Monday, May 12, 2008

The accidental novelist

Here's a bit of encouragement for novel writers from Neil Gaiman's blog:

The second draft is where the fun is. In a first draft, you get to explode. The objective (at least for me) is to get it down on paper, somehow. Battle through the laziness and the not-enough-time and the this-is-rubbish and everything else, and just get it written. Whatever it takes. The second draft is where you go and gather together the fragments of the explosion and figure out what it is you did, and make it look like that was what you always meant to do.

Ah, yes. Make it look like you knew what you were doing all along. That's the art of writing fiction.

I have heard from a number of people who dream of being published in inspirational romance and have studied my books for clues on what makes a salable novel in that genre. Their e-mails have complimented me on things like my deft use of "symbolism" in Chapter Three and the subtle "foreshadowing" in Chapter Six. I can't tell you how often (well, I could, but it would make me look needy and pathetic) I find myself reaching for my dog-eared copy of the book in question to see if I really am as clever as these correspondents think.

Very often, I am not. Because those reader/writers are bringing their own experience and values to my stories, they're making assumptions about what I intended. But that's okay. It just means their imaginations are working hard. And if they can learn something or get inspired by reading my book five times and counting the pages in each of my chapters or studying whatever symbolism and foreshadowing they believe they have found (I don't know; maybe I did accidentally slip some in), then I am delighted.


Jan Hoffman said...


Thanks for sharing this comment from Neil Gaiman. I think he got it exactly right, don't you?

Few writers unless they're a genius of the first order ever get it right on that first pass. It's in the second, third, fourth...nth rewrite that the writer begins to see and exploit the possibilities hidden in their original mind dump.

Foreshadowing, symbolism and all that "literary stuff" emerge in the polishing - either consciously or un. Rewrites are where the real work in writing gets done -- and where the author shows herself to be smart, clever and brilliant in the process.

When we buy one of your books to enjoy and study, we're seeing a thoroughly vetted manuscript, one which you've gone over with your editor many times before your book hits the shelf.

My take is that on every pass you've found ways to ante up the tension/entertainment value for your readers in the finished product. A finished product, I might add, that gives the rest of us ideas for the possibilities in our own messy first drafts.

Someone far wiser than I said there are no great writers -- there are just great rewriters! True?

Though you doth protest too much, my dear, you really are that clever. And it's one more reason this inspy writer will be looking for your next book as soon as it hits the shelves and gratefully stealing whatever ideas and techniques I can glean from it.

Brenda Coulter said...

Oh, Jan, you sound like such a sweetheart. Thanks for all the warm fuzzies.
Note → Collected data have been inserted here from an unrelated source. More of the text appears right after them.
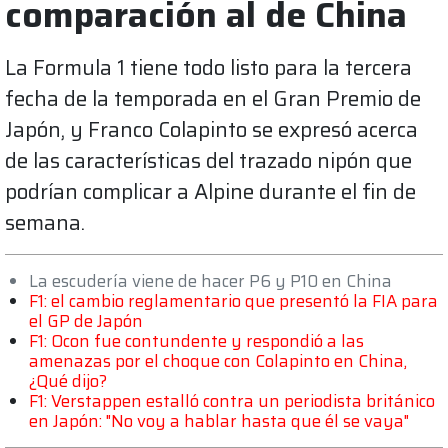
comparación al de China
La Formula 1 tiene todo listo para la tercera
fecha de la temporada en el Gran Premio de
Japón, y Franco Colapinto se expresó acerca
de las características del trazado nipón que
podrían complicar a Alpine durante el fin de
semana.
La escudería viene de hacer P6 y P10 en China
F1: el cambio reglamentario que presentó la FIA para
el GP de Japón
F1: Ocon fue contundente y respondió a las
amenazas por el choque con Colapinto en China,
¿Qué dijo?
F1: Verstappen estalló contra un periodista británico
en Japón: "No voy a hablar hasta que él se vaya"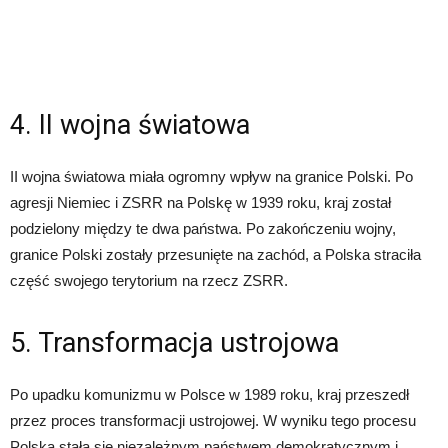
4. II wojna światowa
II wojna światowa miała ogromny wpływ na granice Polski. Po
agresji Niemiec i ZSRR na Polskę w 1939 roku, kraj został
podzielony między te dwa państwa. Po zakończeniu wojny,
granice Polski zostały przesunięte na zachód, a Polska straciła
część swojego terytorium na rzecz ZSRR.
5. Transformacja ustrojowa
Po upadku komunizmu w Polsce w 1989 roku, kraj przeszedł
przez proces transformacji ustrojowej. W wyniku tego procesu
Polska stała się niezależnym państwem demokratycznym i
I enjoy every part of the writing process, but rewriting is by far my favorite. I know some authors find rewriting tedious and can't wait to get through it, but I see it as a challenge to improve my work one word or phrase at a time. I'll often spend as much as an hour diddling over a single paragraph, trying to find a way to make it "sing."

Maybe some of that enthusiasm shows in the final product. I hope so.

Kristin said...

Rewriting/Editing is my favorite part, too...because the book is, in essence, finished! The beginning, middle, and end are all there. And that is usually when I can see where I need to clean things up a bit (or a lot). The first draft usually is a mind dump...but every time I start a new book, there is less dumpiness in my first drafts. I can think through things a lot better now that I've finished quite a few books, novellas, and short stories.

My favorite writing memory was a poetry contest we had to enter in high school. My English teacher shared my poems with another teacher I had had the year before...he thought it was brilliant, he found symbolism and meaning in there that I didn't even intend....use of words that he thought was intentional. It was all quite humorous to me...but I was flattered nonetheless.

Brenda Coulter said...

he thought it was brilliant, he found symbolism and meaning in there that I didn't even intend....

For some reason that reminded me of the way some people rhapsodize over wines, using all kinds of descriptions that nobody really understands. I have heard wines called "humorous," "sleepy," and "pretentious." What's up with all that?